Me incliné y comprobé el buen funcionamiento de todo (el teleobjetivo de la cámara, las baterías bien cargadas…). Yo era un profesional e incluso esos pequeños detalles que afectaban a mi equipo eran previos a mi aseo personal. Solamente al comprobar que todos los sistemas respondían podía ya por fin acudir al baño y orinar tranquilo.

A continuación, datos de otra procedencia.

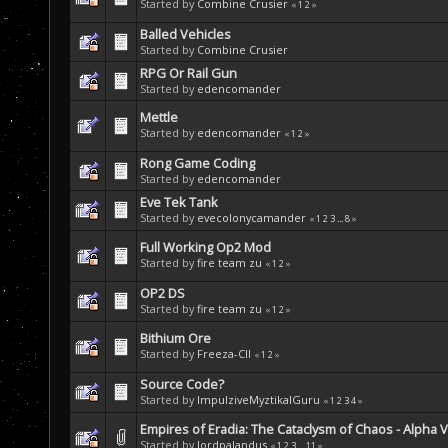
Started by
Combine Crusier
«
1
2
»
Balled Vehicles
Started by
Combine Crusier
RPG Or Rail Gun
Started by
edencomander
Mettle
Started by
edencomander
«
1
2
»
Rong Game Coding
Started by
edencomander
Eve Tek Tank
Started by
evecolonycamander
«
1
2
3
...
8
»
Full Working Op2 Mod
Started by
fire team zu
«
1
2
»
OP2 DS
Started by
fire team zu
«
1
2
»
Bithium Ore
Started by
Freeza-CII
«
1
2
»
Source Code?
Started by
ImpulziveMyztikalGuru
«
1
2
3
4
»
Empires of Eradia: The Cataclysm of Chaos - Alpha 
Started by
lordpalandus
«
1
2
3
...
11
»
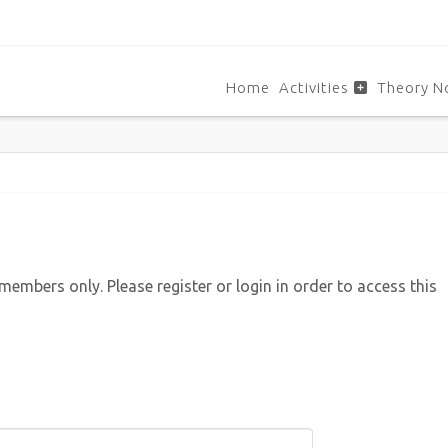
Home
Activities
Theory N
 members only. Please register or login in order to access this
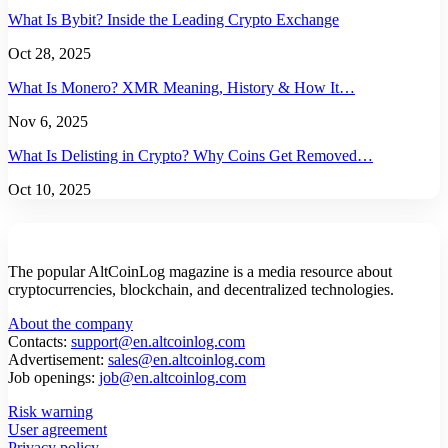
What Is Bybit? Inside the Leading Crypto Exchange
Oct 28, 2025
What Is Monero? XMR Meaning, History & How It…
Nov 6, 2025
What Is Delisting in Crypto? Why Coins Get Removed…
Oct 10, 2025
The popular AltCoinLog magazine is a media resource about
cryptocurrencies, blockchain, and decentralized technologies.
About the company
Contacts:
support@en.altcoinlog.com
Advertisement:
sales@en.altcoinlog.com
Job openings:
job@en.altcoinlog.com
Risk warning
User agreement
Privacy policy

Una vez me hube duchado y afeitado, bajé a la cafetería del hotel y busqué una mesa cercana a los ventanales para tomar allí el desayuno. Aquella región de la costa sueca ofrecía unas vistas estupendas.
Pedí un periódico en inglés y me trajeron el de la semana pasada, el único que tenían. Las noticias de hacía diez días, contadas como recientes, me resultaron bastante chocantes, y aún a pesar de todo, les encontré su aquel. De manera que en eso me entretuve, leyéndolas animadamente, mientras esperaba por Diana.
¿Que quién era Diana? Buena pregunta.
Diana era la encargada de producción, la jefa, por así decirlo… Y yo… Mejor dicho, mi cometido, era fundamentalmente el de obedecerla en todo cuanto me requiriese.
Pero Diana no era una jefa cualquiera. Era una mujer muy joven, y muy atractiva, y eso, en este medio, no era algo a lo que a decir verdad uno estuviera realmente acostumbrado.
De hecho ya tan solo escucharla dirigirse a mí era una delicia.
Claro que no era yo el único al que le producía esa sensación. Allá por donde pasaba, sus efectos en el género masculino eran devastadores. Sin ir más lejos, en aquella misma ocasión me percataría de forma anticipada de su entrada a la estancia por una bandeja con cacharros que se le iría al suelo al botones. El estruendo la delataba siempre. Tenía que ser ciertamente una mujer aburrida de ver la torpeza apelotonarse en torno suya.
Incluso yo mismo me notaba inseguro y dubitativo en su presencia. Sus sensuales ojos de zafiro, cada vez que los posaba en mi persona, hacían que la sangre se me trocase en mermelada, fría y viscosa, y muy complicada de bombear.
¿Qué podía hacer? Todos a sus ojos nos transformábamos en unos patanes
No es de extrañar por tanto esa fascinación que ella sentía por el hombre-mosca. Un personaje tan ajeno a todo, en grado sumo díscolo y ensimismado hasta el punto de rozar lo enfermizo.
Una pasión en la que, como es natural, no todos nos veríamos reflejados.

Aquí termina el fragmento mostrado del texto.